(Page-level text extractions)
▶

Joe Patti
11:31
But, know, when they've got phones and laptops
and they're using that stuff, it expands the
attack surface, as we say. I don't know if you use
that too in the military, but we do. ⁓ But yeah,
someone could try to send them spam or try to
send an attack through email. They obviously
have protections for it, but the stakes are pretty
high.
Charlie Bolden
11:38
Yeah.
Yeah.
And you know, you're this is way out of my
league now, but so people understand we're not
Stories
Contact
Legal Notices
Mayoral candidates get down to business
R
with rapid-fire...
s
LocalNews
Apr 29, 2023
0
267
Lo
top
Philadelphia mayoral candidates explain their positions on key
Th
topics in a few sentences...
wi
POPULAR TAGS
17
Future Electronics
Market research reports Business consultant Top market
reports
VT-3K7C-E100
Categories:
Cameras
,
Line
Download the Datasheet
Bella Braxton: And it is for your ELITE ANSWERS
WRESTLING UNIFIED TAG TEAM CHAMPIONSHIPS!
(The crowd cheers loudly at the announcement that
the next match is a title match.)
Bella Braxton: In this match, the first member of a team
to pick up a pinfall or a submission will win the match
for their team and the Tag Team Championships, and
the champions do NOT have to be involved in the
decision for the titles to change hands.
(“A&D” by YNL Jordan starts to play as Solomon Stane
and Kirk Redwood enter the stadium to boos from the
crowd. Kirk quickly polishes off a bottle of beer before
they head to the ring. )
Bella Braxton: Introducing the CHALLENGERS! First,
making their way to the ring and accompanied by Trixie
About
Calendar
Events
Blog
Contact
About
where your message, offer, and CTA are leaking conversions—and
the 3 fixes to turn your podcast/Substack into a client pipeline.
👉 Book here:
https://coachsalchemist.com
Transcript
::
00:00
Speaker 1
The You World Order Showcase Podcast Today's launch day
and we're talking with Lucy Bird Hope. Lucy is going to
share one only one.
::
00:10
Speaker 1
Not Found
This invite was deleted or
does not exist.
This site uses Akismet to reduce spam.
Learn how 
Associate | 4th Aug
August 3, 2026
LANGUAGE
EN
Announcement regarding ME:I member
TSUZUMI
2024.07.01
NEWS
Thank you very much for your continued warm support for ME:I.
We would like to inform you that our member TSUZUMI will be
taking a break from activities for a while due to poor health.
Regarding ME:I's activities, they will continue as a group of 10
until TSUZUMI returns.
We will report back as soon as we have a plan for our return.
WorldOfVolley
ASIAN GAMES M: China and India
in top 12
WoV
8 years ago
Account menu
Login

◀

◆ **EXERCISE DETAILS**
Starting with the first entry and ending with the last, give all of them again unchanged.

◆ **ANSWER TO THE PROBLEM**
Joe Patti
11:31
But, know, when they've got phones and laptops
and they're using that stuff, it expands the
attack surface, as we say. I don't know if you use
that too in the military, but we do. ⁓ But yeah,
someone could try to send them spam or try to
send an attack through email. They obviously
have protections for it, but the stakes are pretty
high.
Charlie Bolden
11:38
Yeah.
Yeah.
And you know, you're this is way out of my
league now, but so people understand we're not
Stories
Contact
Legal Notices
Mayoral candidates get down to business
R
with rapid-fire...
s
LocalNews
Apr 29, 2023
0
267
Lo
top
Philadelphia mayoral candidates explain their positions on key
Th
topics in a few sentences...
wi
POPULAR TAGS
17
Future Electronics
Market research reports Business consultant Top market
reports
VT-3K7C-E100
Categories:
Cameras
,
Line
Download the Datasheet
Bella Braxton: And it is for your ELITE ANSWERS
WRESTLING UNIFIED TAG TEAM CHAMPIONSHIPS!
(The crowd cheers loudly at the announcement that
the next match is a title match.)
Bella Braxton: In this match, the first member of a team
to pick up a pinfall or a submission will win the match
for their team and the Tag Team Championships, and
the champions do NOT have to be involved in the
decision for the titles to change hands.
(“A&D” by YNL Jordan starts to play as Solomon Stane
and Kirk Redwood enter the stadium to boos from the
crowd. Kirk quickly polishes off a bottle of beer before
they head to the ring. )
Bella Braxton: Introducing the CHALLENGERS! First,
making their way to the ring and accompanied by Trixie
About
Calendar
Events
Blog
Contact
About
where your message, offer, and CTA are leaking conversions—and
the 3 fixes to turn your podcast/Substack into a client pipeline.
👉 Book here:
https://coachsalchemist.com
Transcript
::
00:00
Speaker 1
The You World Order Showcase Podcast Today's launch day
and we're talking with Lucy Bird Hope. Lucy is going to
share one only one.
::
00:10
Speaker 1
Not Found
This invite was deleted or
does not exist.
This site uses Akismet to reduce spam.
Learn how 
Associate | 4th Aug
August 3, 2026
LANGUAGE
EN
Announcement regarding ME:I member
TSUZUMI
2024.07.01
NEWS
Thank you very much for your continued warm support for ME:I.
We would like to inform you that our member TSUZUMI will be
taking a break from activities for a while due to poor health.
Regarding ME:I's activities, they will continue as a group of 10
until TSUZUMI returns.
We will report back as soon as we have a plan for our return.
WorldOfVolley
ASIAN GAMES M: China and India
in top 12
WoV
8 years ago
Account menu
Login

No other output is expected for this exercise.